▶ [WHAT YOU ARE ASKED TO DO]:
When you reach a picture, skip it, and retype every line below exactly.

▶ [RECORDS FOR THE EXERCISE]:

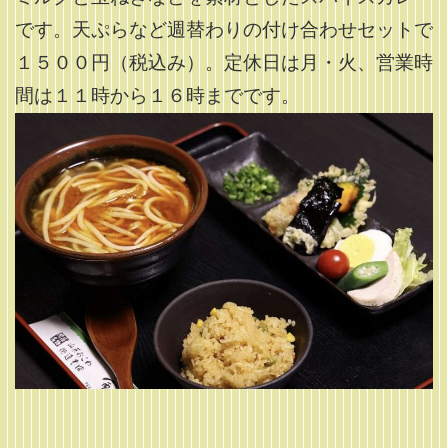
です。天ぷらなど週替わりの付け合わせセットで
１５００円（税込み）。定休日は月・火、営業時
間は１１時から１６時までです。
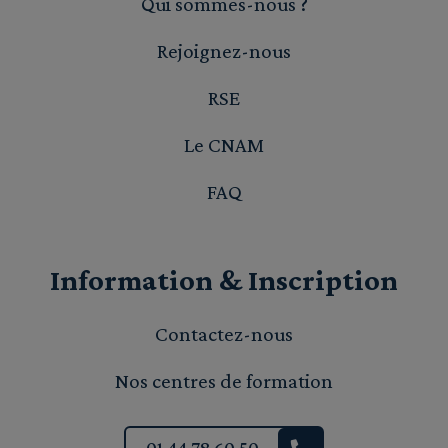
Qui sommes-nous ?
Rejoignez-nous
RSE
Le CNAM
FAQ
Information & Inscription
Contactez-nous
Nos centres de formation
01 44 78 60 50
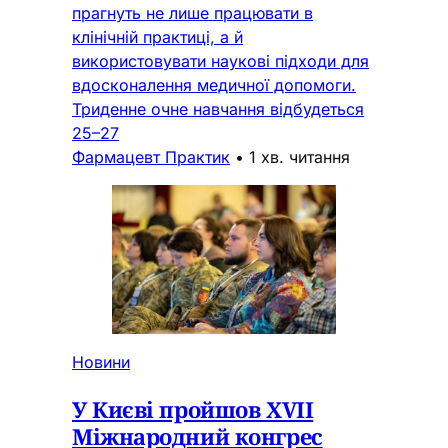
прагнуть не лише працювати в
клінічній практиці, а й
використовувати наукові підходи для
вдосконалення медичної допомоги.
Триденне очне навчання відбудеться
25–27
Фармацевт Практик
•
1 хв. читання
Новини
У Києві пройшов XVII
Міжнародний конгрес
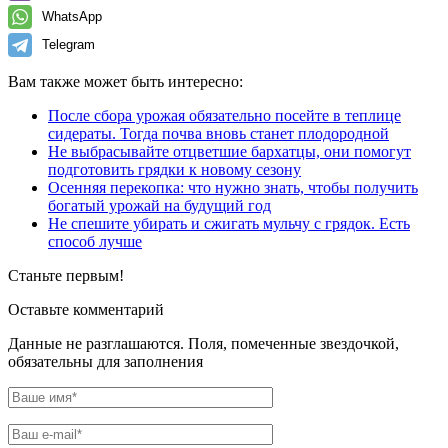
WhatsApp
Telegram
Вам также может быть интересно:
После сбора урожая обязательно посейте в теплице
сидераты. Тогда почва вновь станет плодородной
Не выбрасывайте отцветшие бархатцы, они помогут
подготовить грядки к новому сезону
Осенняя перекопка: что нужно знать, чтобы получить
богатый урожай на будущий год
Не спешите убирать и сжигать мульчу с грядок. Есть
способ лучше
Станьте первым!
Оставьте комментарий
Данные не разглашаются. Поля, помеченные звездочкой,
обязательны для заполнения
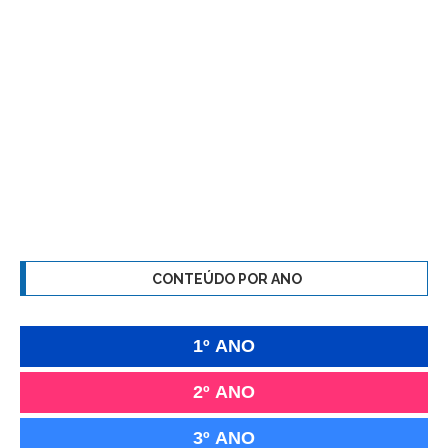
CONTEÚDO POR ANO
1º ANO
2º ANO
3º ANO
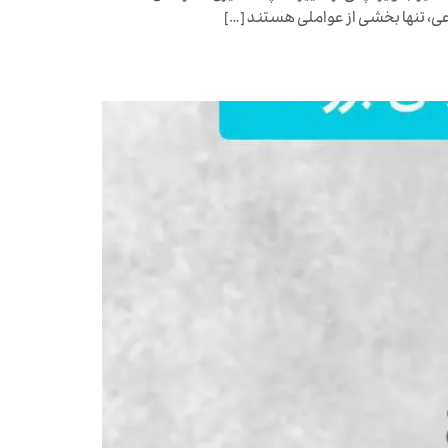
عی، تنها بخشی از عواملی هستند […]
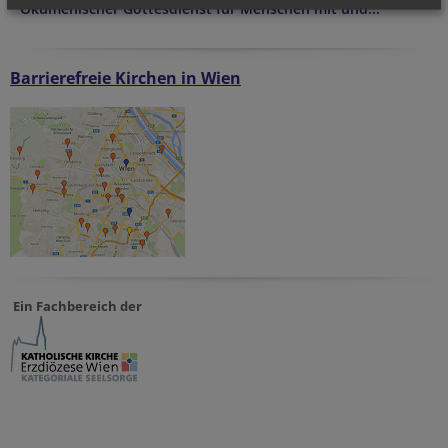
Ökumenischer Gottesdienst für Menschen mit und...
Barrierefreie Kirchen in Wien
Ein Fachbereich der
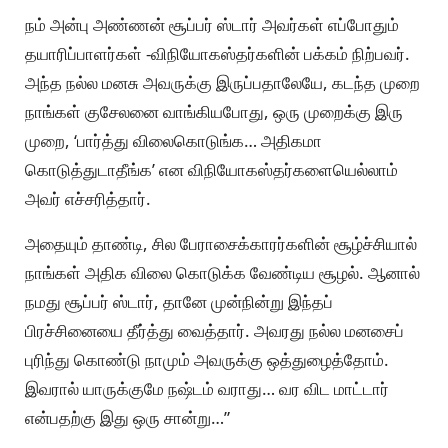
நம் அன்பு அண்ணன் சூப்பர் ஸ்டார் அவர்கள் எப்போதும்
தயாரிப்பாளர்கள் -விநியோகஸ்தர்களின் பக்கம் நிற்பவர்.
அந்த நல்ல மனசு அவருக்கு இருப்பதாலேயே, கடந்த முறை
நாங்கள் குசேலனை வாங்கியபோது, ஒரு முறைக்கு இரு
முறை, ‘பார்த்து விலைகொடுங்க… அதிகமா
கொடுத்துடாதீங்க’ என விநியோகஸ்தர்களையெல்லாம்
அவர் எச்சரித்தார்.
அதையும் தாண்டி, சில பேராசைக்காரர்களின் சூழ்ச்சியால்
நாங்கள் அதிக விலை கொடுக்க வேண்டிய சூழல். ஆனால்
நமது சூப்பர் ஸ்டார், தானே முன்நின்று இந்தப்
பிரச்சினையை தீர்த்து வைத்தார். அவரது நல்ல மனசைப்
புரிந்து கொண்டு நாமும் அவருக்கு ஒத்துழைத்தோம்.
இவரால் யாருக்குமே நஷ்டம் வராது… வர விட மாட்டார்
என்பதற்கு இது ஒரு சான்று…”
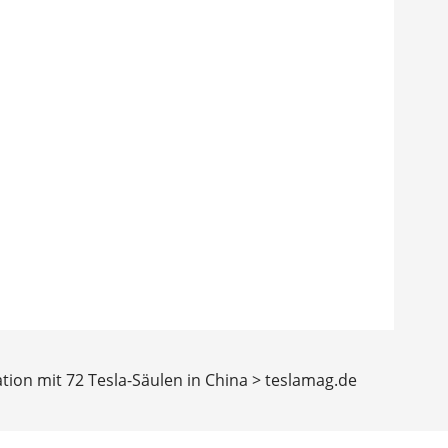
tion mit 72 Tesla-Säulen in China > teslamag.de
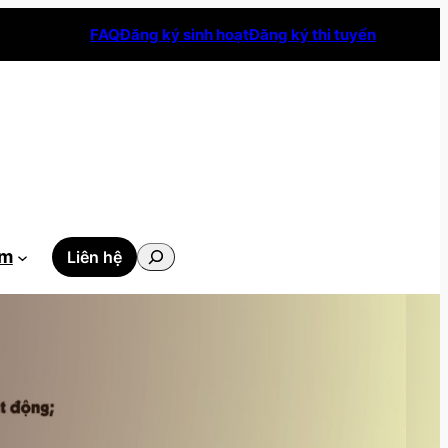
FAQ
Đăng ký sinh hoạt
Đăng ký thi tuyển
Tìm
ẫm
Liên hệ
kiếm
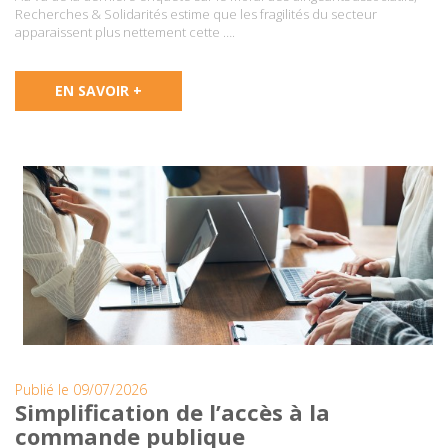
Recherches & Solidarités estime que les fragilités du secteur
apparaissent plus nettement cette ….
EN SAVOIR +
Publié le 09/07/2026
Simplification de l’accès à la
commande publique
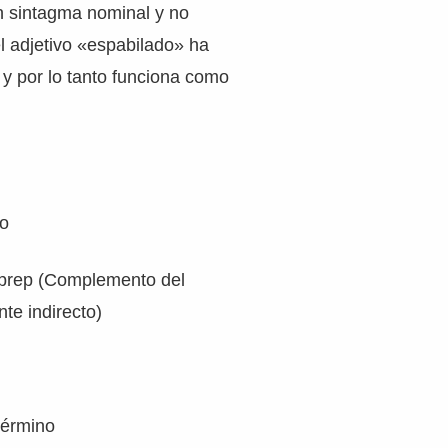
n sintagma nominal y no
el adjetivo «espabilado» ha
 y por lo tanto funciona como
eo
Sprep (Complemento del
te indirecto)
término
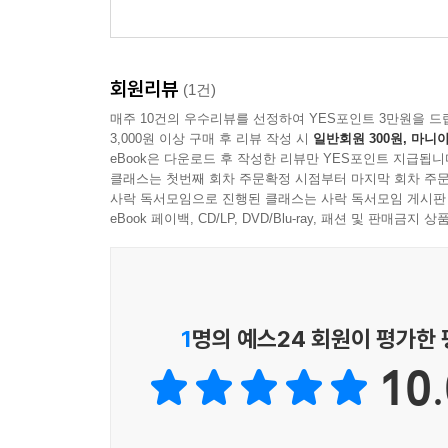
ETS GIRL Ver.]
N! Ver.]
회원리뷰
(1건)
매주 10건의 우수리뷰를 선정하여 YES포인트 3만원을 드
3,000원 이상 구매 후 리뷰 작성 시
일반회원 300원, 마니아
eBook은 다운로드 후 작성한 리뷰만 YES포인트 지급됩니
클래스는 첫번째 회차 주문확정 시점부터 마지막 회차 주문
사락 독서모임으로 진행된 클래스는 사락 독서모임 게시판
eBook 페이백, CD/LP, DVD/Blu-ray, 패션 및 판매금
1
명의 예스24 회원이 평가한
10.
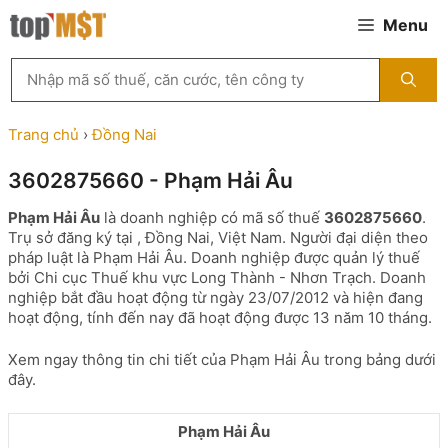
Chuyển
Menu
đến
nội
Tìm
dung
kiếm
MST
theo
Trang chủ
›
Đồng Nai
tên
công
3602875660 - Phạm Hải Âu
ty,
người
Phạm Hải Âu
là doanh nghiệp có mã số thuế
3602875660
.
đại
Trụ sở đăng ký tại , Đồng Nai, Việt Nam. Người đại diện theo
diện
pháp luật là Phạm Hải Âu. Doanh nghiệp được quản lý thuế
hoặc
bởi Chi cục Thuế khu vực Long Thành - Nhơn Trạch. Doanh
mã
nghiệp bắt đầu hoạt động từ ngày 23/07/2012 và hiện đang
số
hoạt động, tính đến nay đã hoạt động được 13 năm 10 tháng.
thuế
...
Xem ngay thông tin chi tiết của Phạm Hải Âu trong bảng dưới
đây.
Phạm Hải Âu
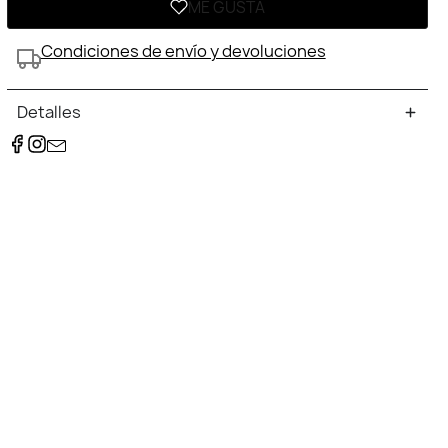
ME GUSTA
Condiciones de envío y devoluciones
Detalles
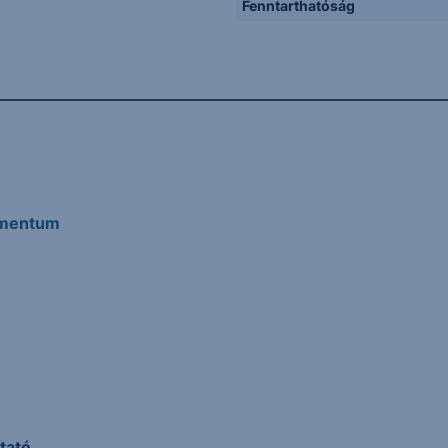
Fenntarthatóság
umentum
tató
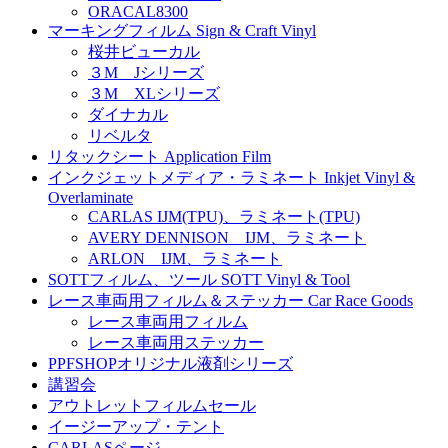
ORACAL8300
マーキングフィルム Sign & Craft Vinyl
桜井ビューカル
３M Jシリーズ
３M XLシリーズ
ダイナカル
リベルタ
リタックシート Application Film
インクジェットメディア・ラミネート Inkjet Vinyl &
Overlaminate
CARLAS IJM(TPU)、ラミネート(TPU)
AVERY DENNISON IJM、ラミネート
ARLON IJM、ラミネート
SOTTフィルム、ツール SOTT Vinyl & Tool
レース車両用フィルム＆ステッカー Car Race Goods
レース車両用フィルム
レース車両用ステッカー
PPFSHOPオリジナル液剤シリーズ
講習会
アウトレットフィルムセール
イージーアップ・テント
CARLASページ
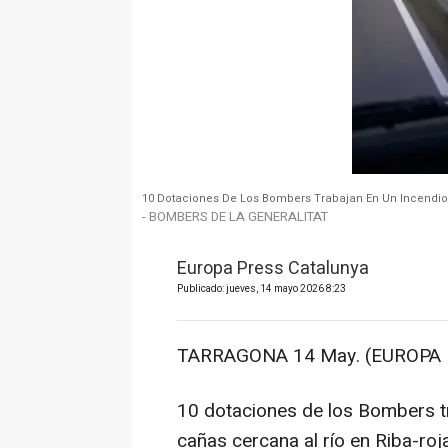
10 Dotaciones De Los Bombers Trabajan En Un Incendio 
- BOMBERS DE LA GENERALITAT
Europa Press Catalunya
Publicado: jueves, 14 mayo 2026 8:23
TARRAGONA 14 May. (EUROPA 
10 dotaciones de los Bombers t
cañas cercana al río en Riba-ro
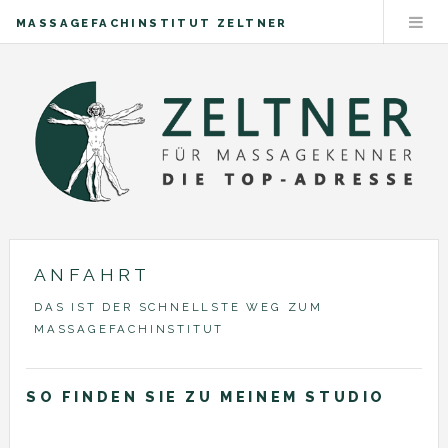
MASSAGEFACHINSTITUT ZELTNER
ANFAHRT
DAS IST DER SCHNELLSTE WEG ZUM
MASSAGEFACHINSTITUT
SO FINDEN SIE ZU MEINEM STUDIO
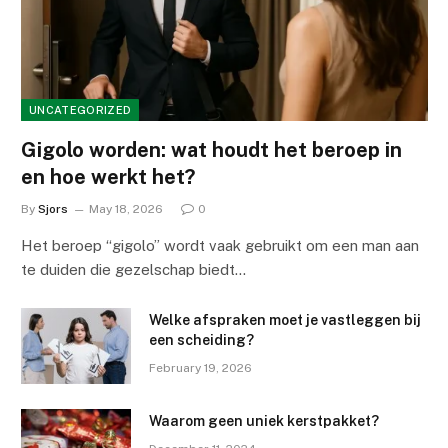
UNCATEGORIZED
Gigolo worden: wat houdt het beroep in
en hoe werkt het?
By
Sjors
May 18, 2026
0
Het beroep “gigolo” wordt vaak gebruikt om een man aan
te duiden die gezelschap biedt…
Welke afspraken moet je vastleggen bij
een scheiding?
February 19, 2026
Waarom geen uniek kerstpakket?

▶ [PROBLEM SOLUTION]:
です。天ぷらなど週替わりの付け合わせセットで
１５００円（税込み）。定休日は月・火、営業時
間は１１時から１６時までです。
Qui sommes-nous ?
Rejoignez-nous
RSE
Le CNAM
FAQ
Information & Inscription
Contactez-nous
Nos centres de formation
01 44 78 60 50
прагнуть не лише працювати в
клінічній практиці, а й
використовувати наукові підходи для
вдосконалення медичної допомоги.
Триденне очне навчання відбудеться
25–27
Фармацевт Практик
•
1 хв. читання
Новини
У Києві пройшов XVII
Міжнародний конгрес
WhatsApp
Telegram
Вам также может быть интересно:
После сбора урожая обязательно посейте в теплице
сидераты. Тогда почва вновь станет плодородной
Не выбрасывайте отцветшие бархатцы, они помогут
подготовить грядки к новому сезону
Осенняя перекопка: что нужно знать, чтобы получить
богатый урожай на будущий год
Не спешите убирать и сжигать мульчу с грядок. Есть
способ лучше
Станьте первым!
Оставьте комментарий
Данные не разглашаются. Поля, помеченные звездочкой,
обязательны для заполнения
CONTEÚDO POR ANO
1º ANO
2º ANO
3º ANO
عی، تنها بخشی از عواملی هستند […]
Ökumenischer Gottesdienst für Menschen mit und...
Barrierefreie Kirchen in Wien
Ein Fachbereich der
நம் அன்பு அண்ணன் சூப்பர் ஸ்டார் அவர்கள் எப்போதும்
தயாரிப்பாளர்கள் -விநியோகஸ்தர்களின் பக்கம் நிற்பவர்.
அந்த நல்ல மனசு அவருக்கு இருப்பதாலேயே, கடந்த முறை
நாங்கள் குசேலனை வாங்கியபோது, ஒரு முறைக்கு இரு
முறை, ‘பார்த்து விலைகொடுங்க… அதிகமா
கொடுத்துடாதீங்க’ என விநியோகஸ்தர்களையெல்லாம்
அவர் எச்சரித்தார்.
அதையும் தாண்டி, சில பேராசைக்காரர்களின் சூழ்ச்சியால்
நாங்கள் அதிக விலை கொடுக்க வேண்டிய சூழல். ஆனால்
நமது சூப்பர் ஸ்டார், தானே முன்நின்று இந்தப்
பிரச்சினையை தீர்த்து வைத்தார். அவரது நல்ல மனசைப்
புரிந்து கொண்டு நாமும் அவருக்கு ஒத்துழைத்தோம்.
இவரால் யாருக்குமே நஷ்டம் வராது… வர விட மாட்டார்
என்பதற்கு இது ஒரு சான்று…”
tion mit 72 Tesla-Säulen in China > teslamag.de
FAQ
Đăng ký sinh hoạt
Đăng ký thi tuyển
Tìm
ẫm
Liên hệ
kiếm
Recherches & Solidarités estime que les fragilités du secteur
apparaissent plus nettement cette ….
EN SAVOIR +
Publié le 09/07/2026
Simplification de l’accès à la
commande publique
n sintagma nominal y no
el adjetivo «espabilado» ha
 y por lo tanto funciona como
eo
Sprep (Complemento del
te indirecto)
término
ETS GIRL Ver.]
N! Ver.]
회원리뷰
(1건)
매주 10건의 우수리뷰를 선정하여 YES포인트 3만원을 드
3,000원 이상 구매 후 리뷰 작성 시
일반회원 300원, 마니아
eBook은 다운로드 후 작성한 리뷰만 YES포인트 지급됩니
클래스는 첫번째 회차 주문확정 시점부터 마지막 회차 주문
사락 독서모임으로 진행된 클래스는 사락 독서모임 게시판
eBook 페이백, CD/LP, DVD/Blu-ray, 패션 및 판매금
1
명의 예스24 회원이 평가한
10.
Chuyển
Menu
đến
nội
Tìm
dung
kiếm
MST
theo
Trang chủ
›
Đồng Nai
tên
công
3602875660 - Phạm Hải Âu
ty,
người
Phạm Hải Âu
là doanh nghiệp có mã số thuế
3602875660
.
đại
Trụ sở đăng ký tại , Đồng Nai, Việt Nam. Người đại diện theo
diện
pháp luật là Phạm Hải Âu. Doanh nghiệp được quản lý thuế
hoặc
bởi Chi cục Thuế khu vực Long Thành - Nhơn Trạch. Doanh
mã
nghiệp bắt đầu hoạt động từ ngày 23/07/2012 và hiện đang
số
hoạt động, tính đến nay đã hoạt động được 13 năm 10 tháng.
thuế
...
Xem ngay thông tin chi tiết của Phạm Hải Âu trong bảng dưới
đây.
Phạm Hải Âu
ME GUSTA
Condiciones de envío y devoluciones
Detalles
Fenntarthatóság
umentum
tató
ORACAL8300
マーキングフィルム Sign & Craft Vinyl
桜井ビューカル
３M Jシリーズ
３M XLシリーズ
ダイナカル
リベルタ
リタックシート Application Film
インクジェットメディア・ラミネート Inkjet Vinyl &
Overlaminate
CARLAS IJM(TPU)、ラミネート(TPU)
AVERY DENNISON IJM、ラミネート
ARLON IJM、ラミネート
SOTTフィルム、ツール SOTT Vinyl & Tool
レース車両用フィルム＆ステッカー Car Race Goods
レース車両用フィルム
レース車両用ステッカー
PPFSHOPオリジナル液剤シリーズ
講習会
アウトレットフィルムセール
イージーアップ・テント
CARLASページ
10 Dotaciones De Los Bombers Trabajan En Un Incendio 
- BOMBERS DE LA GENERALITAT
Europa Press Catalunya
Publicado: jueves, 14 mayo 2026 8:23
TARRAGONA 14 May. (EUROPA 
10 dotaciones de los Bombers t
cañas cercana al río en Riba-ro
MASSAGEFACHINSTITUT ZELTNER
ANFAHRT
DAS IST DER SCHNELLSTE WEG ZUM
MASSAGEFACHINSTITUT
SO FINDEN SIE ZU MEINEM STUDIO
UNCATEGORIZED
Gigolo worden: wat houdt het beroep in
en hoe werkt het?
By
Sjors
May 18, 2026
0
Het beroep “gigolo” wordt vaak gebruikt om een man aan
te duiden die gezelschap biedt…
Welke afspraken moet je vastleggen bij
een scheiding?
February 19, 2026
Waarom geen uniek kerstpakket?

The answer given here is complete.